## Exercise objective
Pictures aside, the data must be reproduced exactly.

## Records
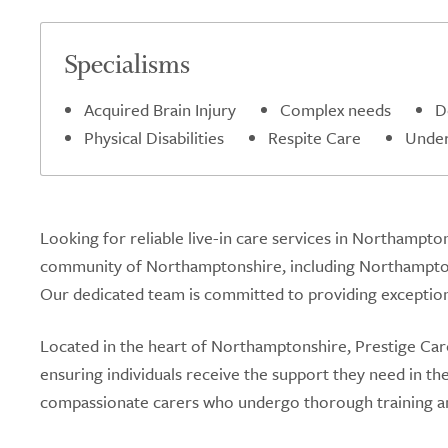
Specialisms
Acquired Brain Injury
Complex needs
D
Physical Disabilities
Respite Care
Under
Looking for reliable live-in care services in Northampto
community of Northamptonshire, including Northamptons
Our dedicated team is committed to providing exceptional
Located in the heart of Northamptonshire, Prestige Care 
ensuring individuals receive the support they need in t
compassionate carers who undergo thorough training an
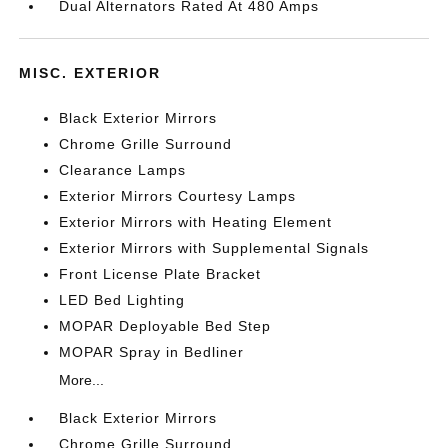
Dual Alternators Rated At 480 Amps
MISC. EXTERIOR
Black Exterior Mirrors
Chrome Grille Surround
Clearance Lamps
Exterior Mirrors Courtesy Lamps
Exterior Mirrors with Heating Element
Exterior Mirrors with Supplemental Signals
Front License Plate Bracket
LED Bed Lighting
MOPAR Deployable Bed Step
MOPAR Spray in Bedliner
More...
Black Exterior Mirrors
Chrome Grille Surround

## Worked solution
Specialisms
Acquired Brain Injury
Complex needs
D
Physical Disabilities
Respite Care
Under
Looking for reliable live-in care services in Northampto
community of Northamptonshire, including Northamptons
Our dedicated team is committed to providing exceptional
Located in the heart of Northamptonshire, Prestige Care 
ensuring individuals receive the support they need in t
compassionate carers who undergo thorough training an
Dual Alternators Rated At 480 Amps
MISC. EXTERIOR
Black Exterior Mirrors
Chrome Grille Surround
Clearance Lamps
Exterior Mirrors Courtesy Lamps
Exterior Mirrors with Heating Element
Exterior Mirrors with Supplemental Signals
Front License Plate Bracket
LED Bed Lighting
MOPAR Deployable Bed Step
MOPAR Spray in Bedliner
More...
Black Exterior Mirrors
Chrome Grille Surround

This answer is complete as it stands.